Question

help! i don't get factoring at all!

Answer 1

What kind of factoring do you mean?

Answer 2

Factoring gcd from a sum? Or factoring quadratics, etc

Answer 3

(x-3)(x^2+7x+4)

Answer 4

It's a similar process, but there are subtle differences.

Answer 5

if you can multiply, you can factor (or unmultiply)

Answer 6

That looks like it's factored already.

Answer 7

I mean find the product

Answer 8

Oh, that's unfactoring. Also called distribution.

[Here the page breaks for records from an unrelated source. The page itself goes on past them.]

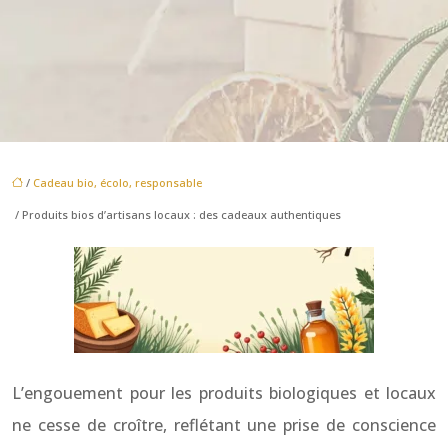
/
Cadeau bio, écolo, responsable
/ Produits bios d’artisans locaux : des cadeaux authentiques
L’engouement pour les produits biologiques et locaux
ne cesse de croître, reflétant une prise de conscience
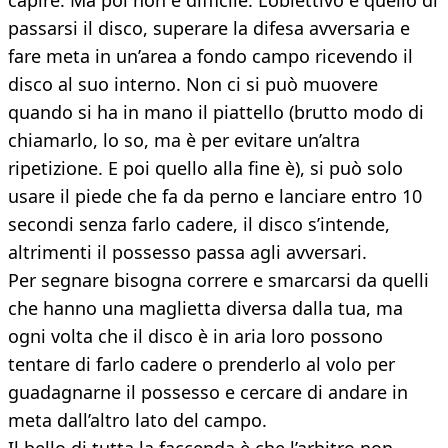
capire. Ma poi non è difficile. L’obiettivo è quello di
passarsi il disco, superare la difesa avversaria e
fare meta in un’area a fondo campo ricevendo il
disco al suo interno. Non ci si può muovere
quando si ha in mano il piattello (brutto modo di
chiamarlo, lo so, ma è per evitare un’altra
ripetizione. E poi quello alla fine è), si può solo
usare il piede che fa da perno e lanciare entro 10
secondi senza farlo cadere, il disco s’intende,
altrimenti il possesso passa agli avversari.
Per segnare bisogna correre e smarcarsi da quelli
che hanno una maglietta diversa dalla tua, ma
ogni volta che il disco è in aria loro possono
tentare di farlo cadere o prenderlo al volo per
guadagnarne il possesso e cercare di andare in
meta dall’altro lato del campo.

Do you know how to do this?

\[a(b+c - d)\]

Answer 9

ab+ac-ad ??

Answer 10

That's right!

Answer 11

This works exactly the same way

Answer 12

\[(x-3)(x^2+7x+4)\]\[= x^2(x-3) + 7x(x-3) + 4(x-3)\]

Answer 13

x-3 is just like the 'a' from the previous one

Answer 14

Except that then you have to distribute again with each term

Answer 15

???
wouldn't x * x^2 be x^3 for the first step?

Answer 16

Yes

Answer 17

But you also have to distribute it to the -3

Answer 18

so confused...

Answer 19

Why? You did it with a, now do it with other things

Answer 20

but there was only a single term. now there are two terms.

Answer 21

There was 3 terms in your a example

Answer 22

i mean to the left

Answer 23

Ok watch this:
Let a = x-3
\[(x-3)(x^2+7x+4)\]\[=a(x^2 + 7x + 4)\]

Answer 24

Now do it from there with a.

Answer 25

x^3+7x^2+4x-x^2-21x-12

Answer 26

Close, but not quite

Answer 27

Can you do what I said with the a?

Answer 28

ax^2+7ax+4a

Answer 29

Right. Now just turn each of those a's back one at a time and multiply it out:

\[= x^2(x-3) + 7xa + 4a\]

Answer 30

so distribute the x^2

Answer 31

x^3-3x^2+7x^3a+4ax^2

Answer 32

no no. the 7xa and 4a terms don't change. They aren't being multiplied.

Answer 33

The only term that you distribute to is the one being multiplied by x^2

Answer 34

x^3-3x^2+7xa+4a

Answer 35

Right. Now lets do the same thing to the 7xa term:

\[=x^3 - 3x^2 + 7x(x-3) + 4a\]

Answer 36

x^3-3x^2+7x^2-21x+4a

Answer 37

Yep. Now combine those two x^2 terms to simplify

Answer 38

x^3+4x^2-21x+4a

Answer 39

it really takes that many steps?

Answer 40

It doesn't have to. This is just to get you comfortable with the process

Answer 41

I'll recap at the end and you can see

Answer 42

Now convert the 4a into 4(x-3) and distribute

Answer 43

then combine any like terms you can find

Answer 44

x^3+4^2-21x+4(x-3)
+4x-12
x^3+4^2-17x-12

Answer 45

am i close?

Answer 46

Yep. Exactly right.
Now here's the short version:

\[(x-3)(x^2 + 7x + 4)\]\[=x^2(x-3) + 7x(x-3) + 4(x-3)\]\[=x^3 - 3x^2 + 7x^2 - 21x + 4x - 12\]\[=x^3 + 4x^2 - 17x - 12\]

Answer 47

Try to follow it, step by step and see how it's similar to what we did before but without all the 'a' stuff.